Re: List of SMP WUs with the "1 core usage" issue

Post by toTOW »

List edited ... it's beginning to be a long list :?
Image

Folding@Home beta tester since 2002. Folding Forum moderator since July 2008.
BrokenWolf
Posts: 126
Joined: Sat Aug 02, 2008 3:08 am

Re: List of SMP WUs with the "1 core usage" issue

Post by BrokenWolf »

Got one this morning as well. 2677 R3/C78/G28 Client is 6.24beta, FahCore_a2.exe was 2.07.

Code: Select all

Reading file work/wudata_06.tpr, VERSION 3.3.99_development_20070618 (single precision)
Note: tpx file_version 48, software version 64

NOTE: The tpr file used for this simulation is in an old format, for less memory usage and possibly more performance create a new tpr file with an up to date version of grompp

Making 1D domain decomposition 1 x 1 x 4
starting mdrun 'IBX in water'
7250000 steps,  14500.0 ps (continuing from step 7000000,  14000.0 ps).

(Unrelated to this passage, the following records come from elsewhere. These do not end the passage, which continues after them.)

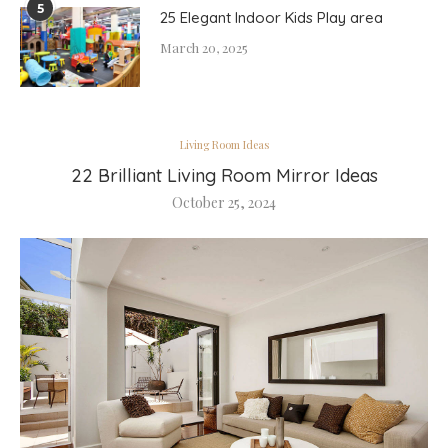
5
25 Elegant Indoor Kids Play area
March 20, 2025
Living Room Ideas
22 Brilliant Living Room Mirror Ideas
October 25, 2024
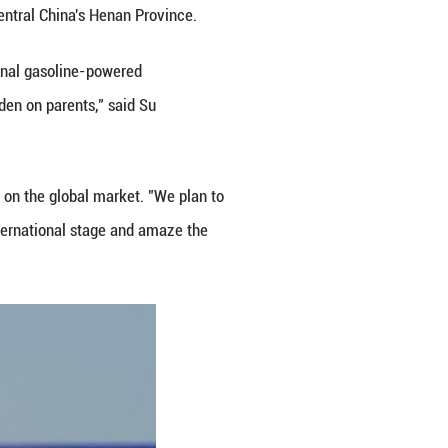
ot become a professional racer in the future, but w
 interests and keeps making breakthroughs."
ng Classroom several years ago to provide systemat
of all ages. Zhang noted that in recent years, Chines
have shifted significantly.
es very dangerous. Today, parents born in the 198
nce joy but also to grow into responsible road users. A
cial development," Zhang said.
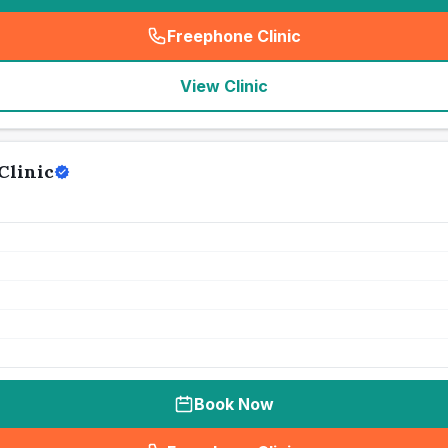
Freephone Clinic
(
seo_lab_card_freephone
)
View Clinic
Clinic
Book Now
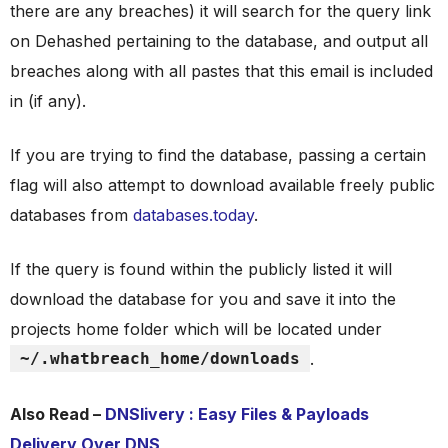
there are any breaches) it will search for the query link
on Dehashed pertaining to the database, and output all
breaches along with all pastes that this email is included
in (if any).
If you are trying to find the database, passing a certain
flag will also attempt to download available freely public
databases from
databases.today
.
If the query is found within the publicly listed it will
download the database for you and save it into the
projects home folder which will be located under
~/.whatbreach_home/downloads
.
Also Read –
DNSlivery : Easy Files & Payloads
Delivery Over DNS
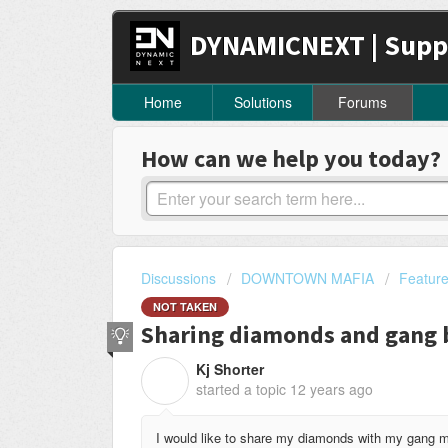
DYNAMICNEXT | Supp
Home
Solutions
Forums
How can we help you today?
Discussions
DOWNTOWN MAFIA
Featur
NOT TAKEN
Sharing diamonds and gang 
Kj Shorter
K
started a topic
12 years ago
I would like to share my diamonds with my gang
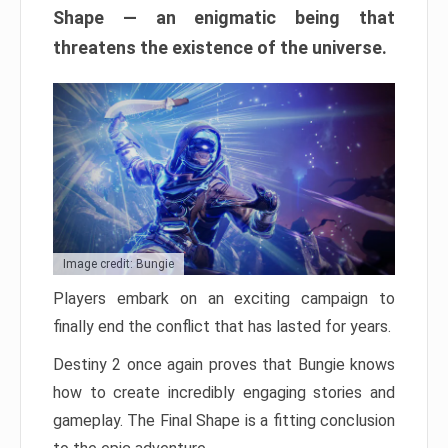
Shape — an enigmatic being that
threatens the existence of the universe.
Image credit: Bungie
Players embark on an exciting campaign to
finally end the conflict that has lasted for years.
Destiny 2 once again proves that Bungie knows
how to create incredibly engaging stories and
gameplay. The Final Shape is a fitting conclusion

-------------------------------------------------------
Program mdrun, VERSION 4.0.99_development_20090307
Source code file: nsgrid.c, line: 357

Range checking error:
Explanation: During neighborsearching, we assign each particle to a grid
based on its coordinates. If your system contains collisions or parameter
errors that give particles very high velocities you might end up with some
coordinates being +-Infinity or NaN (not-a-number). Obviously, we cannot
put these on a grid, so this is usually where we detect those errors.
Make sure your system is properly energy-minimized and that the potential
energy seems reasonable before trying again.

Variable ci has value -2147483269. It should have been within [ 0 .. 9464 ]

For more information and tips for trouble shooting please check the GROMACS Wiki at
http://wiki.gromacs.org/index.php/Errors
-------------------------------------------------------

Thanx for Using GROMACS - Have a Nice Day

Error on node 0, will try to stop all the nodes

-------------------------------------------------------
Program mdrun, VERSION 4.0.99_development_20090307
Source code file: nsgrid.c, line: 357

Range checking error:
Explanation: During neighborsearching, we assign each particle to a grid
based on its coordinates. If your system contains collisions or parameter
errors that give particles very high velocities you might end up with some
coordinates being +-Infinity or NaN (not-a-number). Obviously, we cannot
put these on a grid, so this is usually where we detect those errors.
Make sure your system is properly energy-minimized and that the potential
energy seems reasonable before trying again.

Variable ci has value -2147483611. It should have been within [ 0 .. 256 ]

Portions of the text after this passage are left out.